April 15, 2004
Sadr blinks?
The whole ceasefire may have broken down by the time you read this, but the Daily Telegraph reports that Moqtada al-Sadr - holed up in a religious shrine, surrounded by the world's most powerful army and abandoned by moderate Shi'ites - is trying to reach a face-saving deal to end his violent uprising:
The fiery radical at the heart of Iraq's Shia revolt sued for peace yesterday, buckling under the twin pressures of a massive build-up of American forces near his base and demands for moderation from the country's ayatollahs.

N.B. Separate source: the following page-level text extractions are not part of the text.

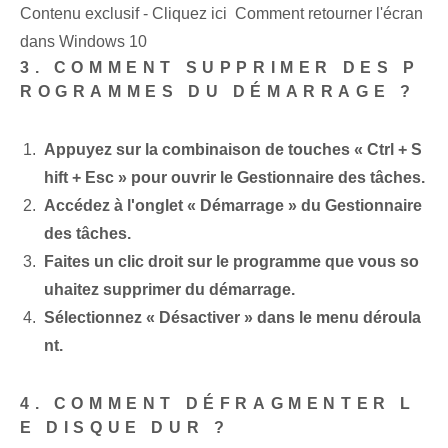
Contenu exclusif - Cliquez ici Comment retourner l'écran
dans Windows 10
3. COMMENT SUPPRIMER DES P
ROGRAMMES DU DÉMARRAGE ?
Appuyez sur la combinaison de touches « Ctrl + S
hift + Esc » pour ouvrir le Gestionnaire des tâches.
Accédez à l'onglet « Démarrage » du Gestionnaire
des tâches.
Faites un clic droit sur le programme que vous so
uhaitez supprimer du démarrage.
Sélectionnez « Désactiver » dans le menu déroula
nt.
4. COMMENT DÉFRAGMENTER L
E DISQUE DUR ?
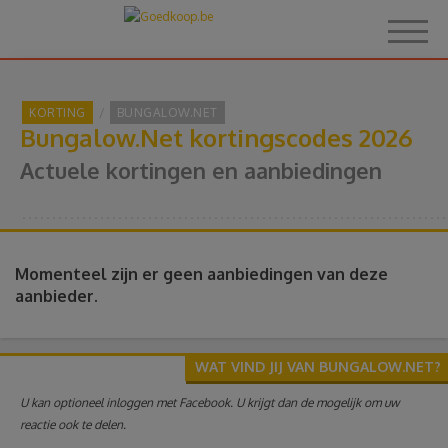
KORTING
BUNGALOW.NET
Bungalow.Net kortingscodes 2026
Home
Actuele kortingen en aanbiedingen
Over Goedkoop.be
Hoe het werkt
Momenteel zijn er geen aanbiedingen van deze
aanbieder.
Korting
WAT VIND JIJ VAN BUNGALOW.NET?
Thema's
U kan optioneel inloggen met Facebook. U krijgt dan de mogelijk om uw
reactie ook te delen.
Reviews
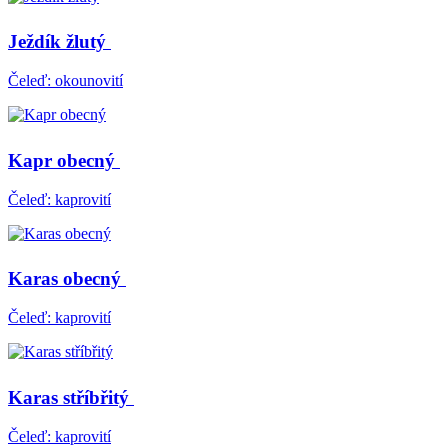
Ježdík žlutý
Čeleď: okounovití
Kapr obecný
Čeleď: kaprovití
Karas obecný
Čeleď: kaprovití
Karas stříbřitý
Čeleď: kaprovití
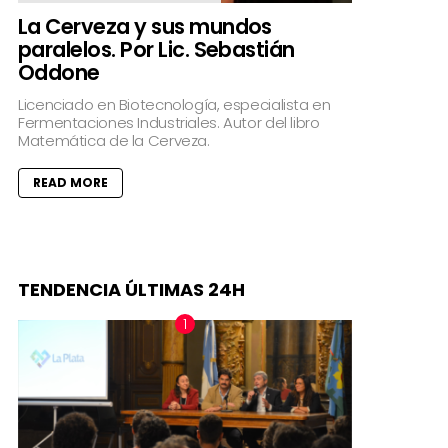
La Cerveza y sus mundos
paralelos. Por Lic. Sebastián
Oddone
Licenciado en Biotecnología, especialista en
Fermentaciones Industriales. Autor del libro
Matemática de la Cerveza.
READ MORE
TENDENCIA ÚLTIMAS 24H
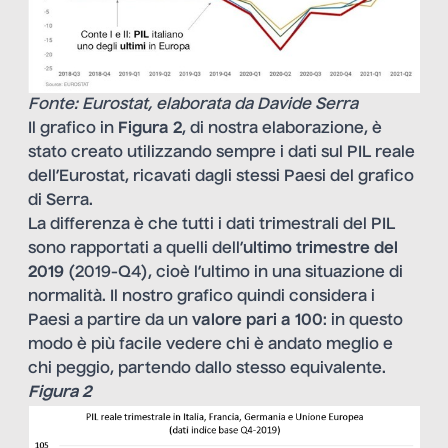
Fonte: Eurostat, elaborata da Davide Serra
Il grafico in
Figura
2
, di nostra elaborazione, è
stato creato utilizzando sempre i dati sul PIL reale
dell’Eurostat, ricavati dagli stessi Paesi del grafico
di Serra.
La differenza è che tutti i dati trimestrali del PIL
sono rapportati a quelli dell’
ultimo trimestre del
2019
(2019-Q4), cioè l’ultimo in una situazione di
normalità. Il nostro grafico quindi considera i
Paesi a partire da un
valore pari a 100
: in questo
modo è più facile vedere chi è andato meglio e
chi peggio, partendo dallo stesso equivalente.
Figura 2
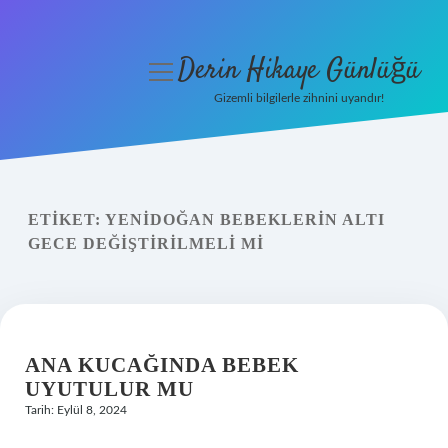
Derin Hikaye Günlüğü
menüyü
aç
Gizemli bilgilerle zihnini uyandır!
Anasayfa
Gizlilik Politikası
ETIKET:
YENIDOĞAN BEBEKLERIN ALTI
Yasal Uyarı
GECE DEĞIŞTIRILMELI MI
Hakkımızda
ANA KUCAĞINDA BEBEK
UYUTULUR MU
Tarih: Eylül 8, 2024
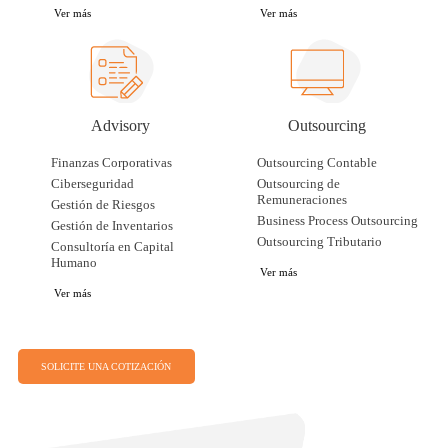
Ver más
Ver más
Advisory
Outsourcing
Finanzas Corporativas
Outsourcing Contable
Ciberseguridad
Outsourcing de
Remuneraciones
Gestión de Riesgos
Business Process Outsourcing
Gestión de Inventarios
Outsourcing Tributario
Consultoría en Capital
Humano
Ver más
Ver más
SOLICITE UNA COTIZACIÓN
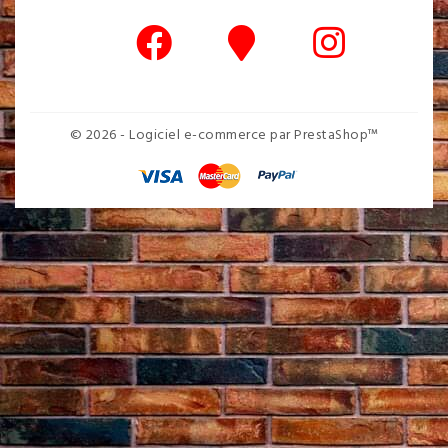
© 2026 - Logiciel e-commerce par PrestaShop™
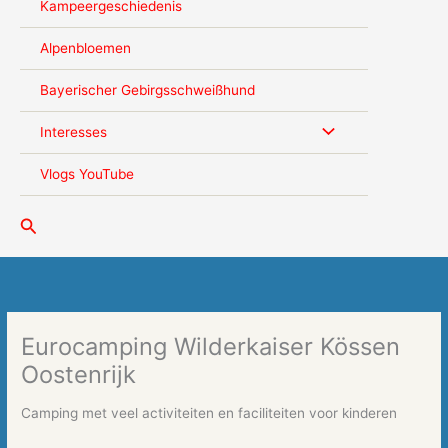
Kampeergeschiedenis
Alpenbloemen
Bayerischer Gebirgsschweißhund
Interesses
Vlogs YouTube
Zoeken
Eurocamping Wilderkaiser Kössen
Oostenrijk
Camping met veel activiteiten en faciliteiten voor kinderen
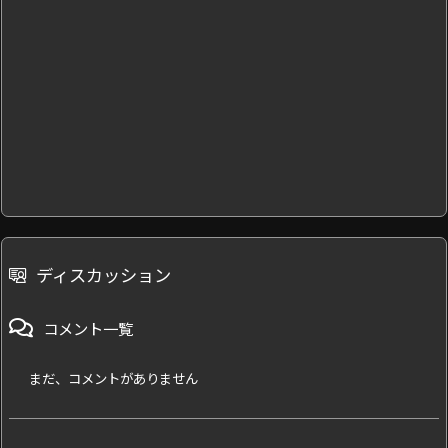
ディスカッション
コメント一覧
まだ、コメントがありません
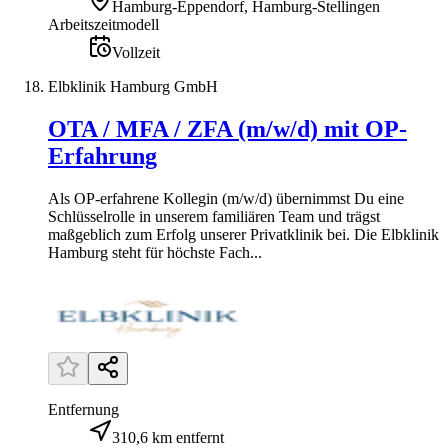
Hamburg-Eppendorf, Hamburg-Stellingen
Arbeitszeitmodell
Vollzeit
Elbklinik Hamburg GmbH
OTA / MFA / ZFA (m/w/d) mit OP-
Erfahrung
Als OP-erfahrene Kollegin (m/w/d) übernimmst Du eine
Schlüsselrolle in unserem familiären Team und trägst
maßgeblich zum Erfolg unserer Privatklinik bei. Die Elbklinik
Hamburg steht für höchste Fach...
Entfernung
310,6 km entfernt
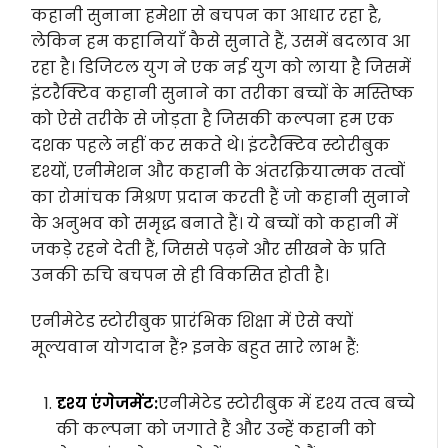
कहानी सुनाना हमेशा से बचपन का आधार रहा है,
लेकिन हम कहानियाँ कैसे सुनाते हैं, उसमें बदलाव आ
रहा है। डिजिटल युग ने एक नई युग को लाया है जिसमें
इंटरैक्टिव कहानी सुनाने का तरीका बच्चों के मस्तिष्क
को ऐसे तरीके से जोड़ता है जिसकी कल्पना हम एक
दशक पहले नहीं कर सकते थे। इंटरैक्टिव स्टोरीबुक
दृश्यों, एनीमेशन और कहानी के अंतरक्रियात्मक तत्वों
का रोमांचक मिश्रण प्रदान करती हैं जो कहानी सुनाने
के अनुभव को समृद्ध बनाते हैं। ये बच्चों को कहानी में
जकड़े रहने देती हैं, जिससे पढ़ने और सीखने के प्रति
उनकी रुचि बचपन से ही विकसित होती है।
एनीमेटेड स्टोरीबुक प्रारंभिक शिक्षा में ऐसे क्यों
मूल्यवान योगदान हैं? इनके बहुत सारे लाभ हैं:
दृश्य एंगेजमेंट:
एनीमेटेड स्टोरीबुक में दृश्य तत्व बच्चे
की कल्पना को जगाते हैं और उन्हें कहानी को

Moqtada al-Sadr, who raised the standard of anti-American revolt 12 days ago, sent out envoys from the holy city of Najaf carrying his peace terms. Barely 13 miles from his hideout, United States tanks and heavy artillery began to enforce an "exclusion zone", apparently a first step towards an assault.
[...]
Sources close to the cleric said he had dropped his demand that American forces pull back from Najaf and release prisoners before he would enter talks.
Haider Aziz, one of Sadr's translators, disclosed the radical leader's peace terms: "He does not want to be attacked, he wants his personal safety and he wants coalition forces to withdraw from Najaf."
If an agreement is reached, an American-led assault on a city sacred to the Shia strand of Islam will have been averted and Washington may well claim a triumph for its unbending policy since the fighting began. A nationwide Shia revolt will have been avoided and Iraq will step back from the brink of collapse, at least for the present.
Ideally, the Americans should not be negotiating with this man. Realistically, considering what's been happening in Iraq these past few weeks, they may have little choice.